**WHAT THIS TASK INVOLVES:** Across the listing below, how many lines contain the string "enabled"? Only the number is needed.

== Segment start ==

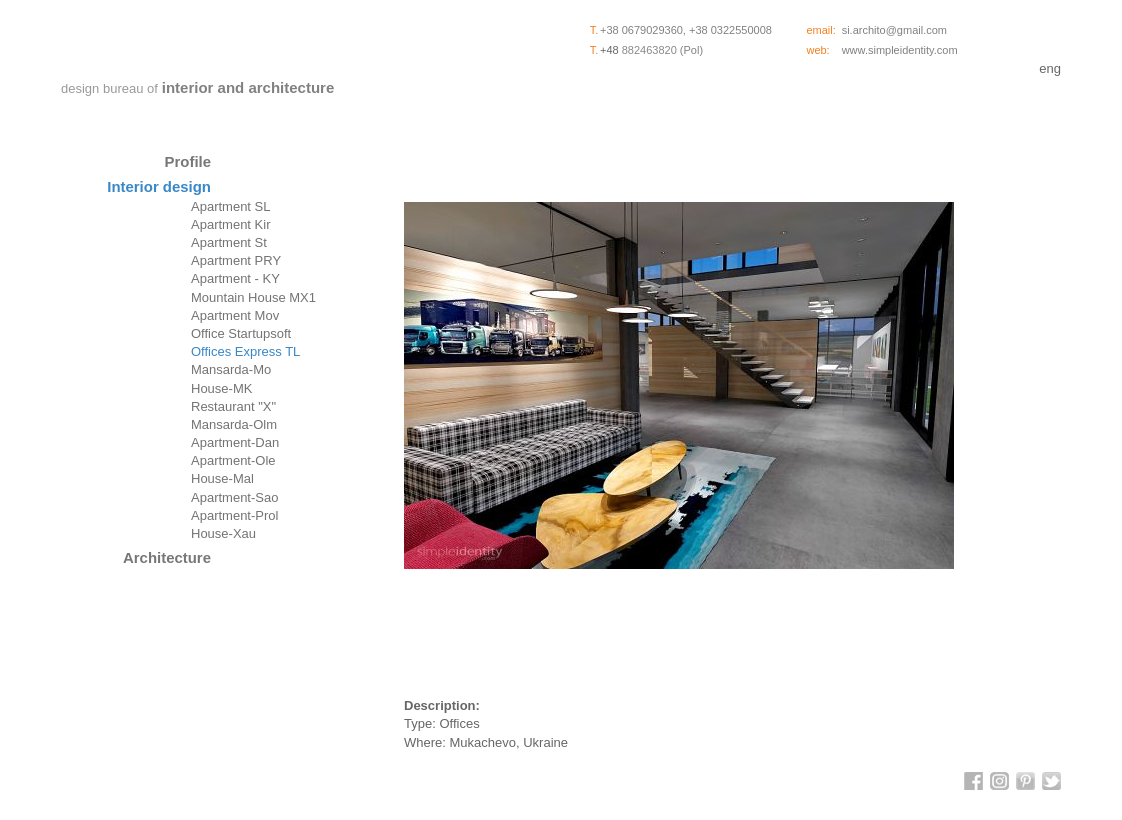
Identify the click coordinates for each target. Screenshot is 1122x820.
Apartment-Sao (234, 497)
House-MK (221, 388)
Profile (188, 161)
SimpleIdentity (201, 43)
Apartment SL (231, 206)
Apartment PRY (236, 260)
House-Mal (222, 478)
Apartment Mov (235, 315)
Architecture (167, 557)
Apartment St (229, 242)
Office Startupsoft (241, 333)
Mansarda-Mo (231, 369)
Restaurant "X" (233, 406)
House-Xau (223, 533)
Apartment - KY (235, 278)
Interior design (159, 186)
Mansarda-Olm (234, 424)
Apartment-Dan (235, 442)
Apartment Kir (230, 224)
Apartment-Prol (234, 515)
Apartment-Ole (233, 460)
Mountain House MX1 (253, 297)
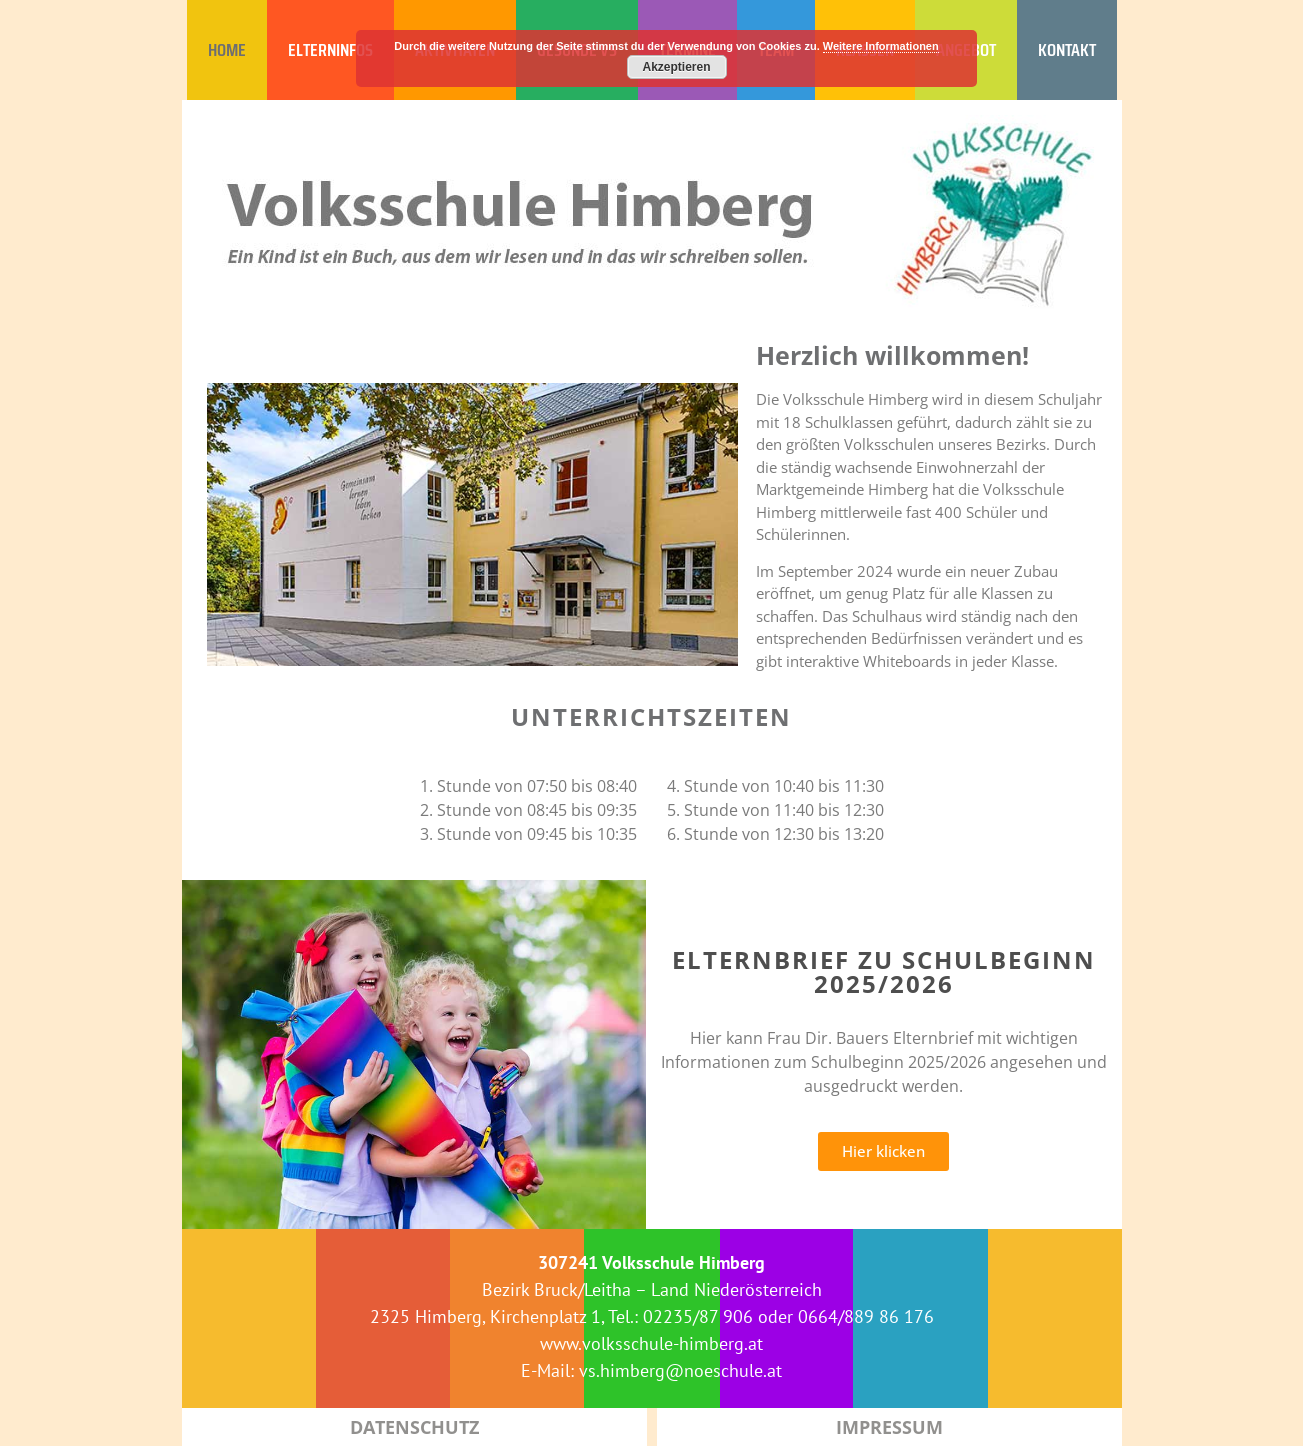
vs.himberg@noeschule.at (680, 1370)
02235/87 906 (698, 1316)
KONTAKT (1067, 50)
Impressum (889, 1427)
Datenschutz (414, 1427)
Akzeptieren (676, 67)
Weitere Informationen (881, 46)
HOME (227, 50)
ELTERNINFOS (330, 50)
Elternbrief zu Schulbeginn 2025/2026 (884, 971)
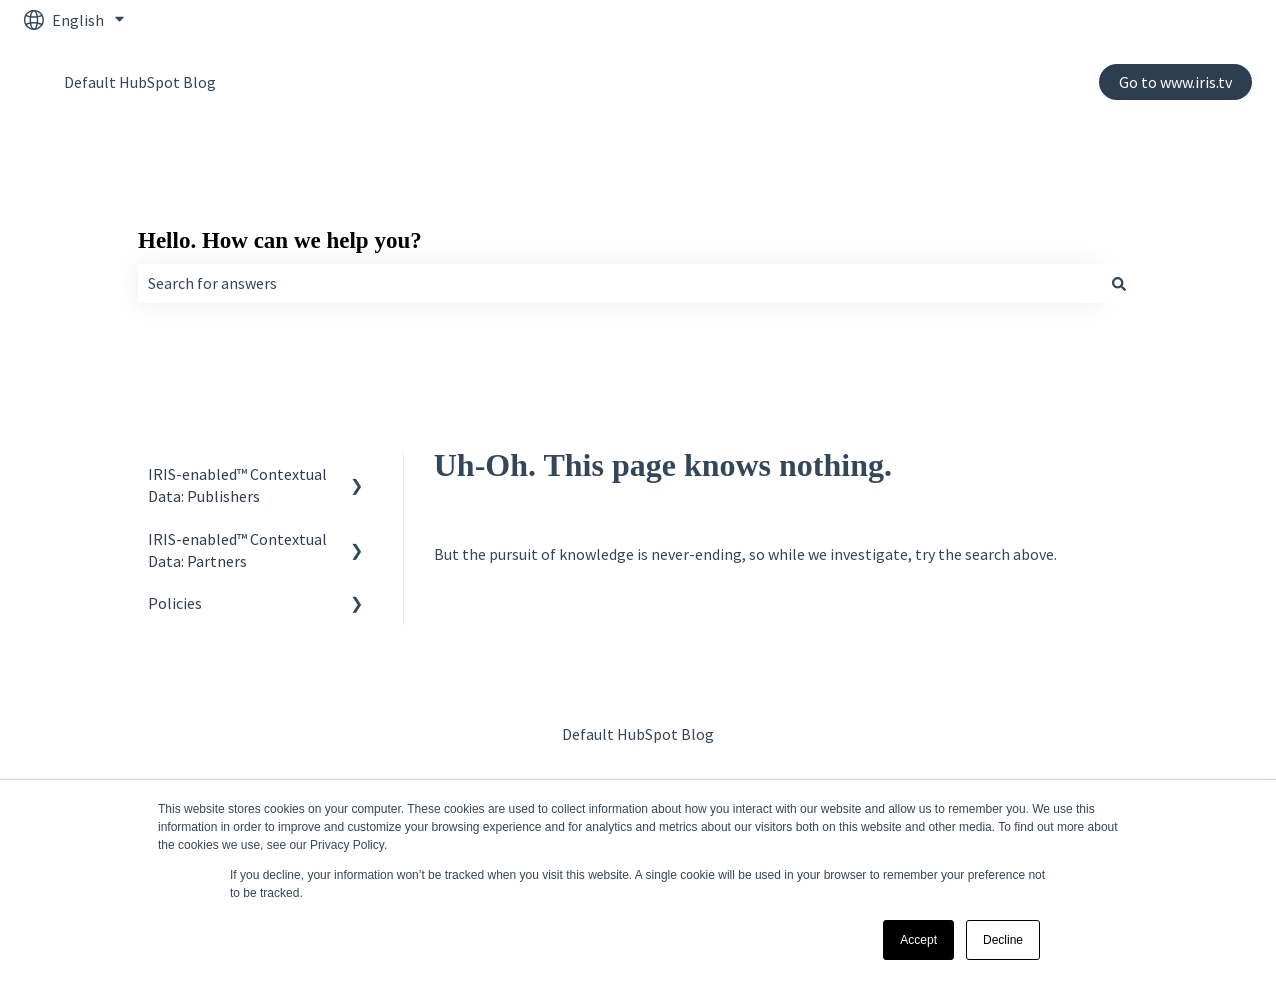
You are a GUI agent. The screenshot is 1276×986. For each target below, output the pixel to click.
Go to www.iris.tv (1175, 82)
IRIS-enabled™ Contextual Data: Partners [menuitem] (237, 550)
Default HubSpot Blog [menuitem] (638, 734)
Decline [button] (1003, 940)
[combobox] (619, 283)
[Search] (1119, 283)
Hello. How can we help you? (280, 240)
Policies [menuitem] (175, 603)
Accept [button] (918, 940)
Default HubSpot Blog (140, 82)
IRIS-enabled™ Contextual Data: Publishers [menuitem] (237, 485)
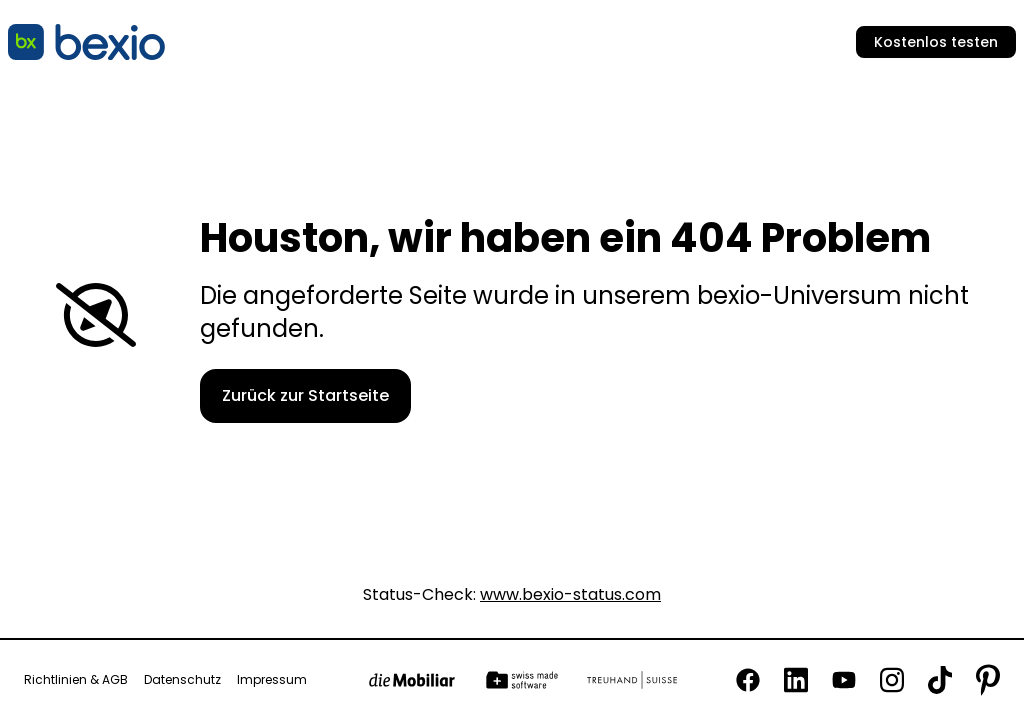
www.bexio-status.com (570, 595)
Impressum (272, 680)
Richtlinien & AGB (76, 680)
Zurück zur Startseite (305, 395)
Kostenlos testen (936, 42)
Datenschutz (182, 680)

== Segment end ==

**SOLUTION TO THE PROBLEM:** 2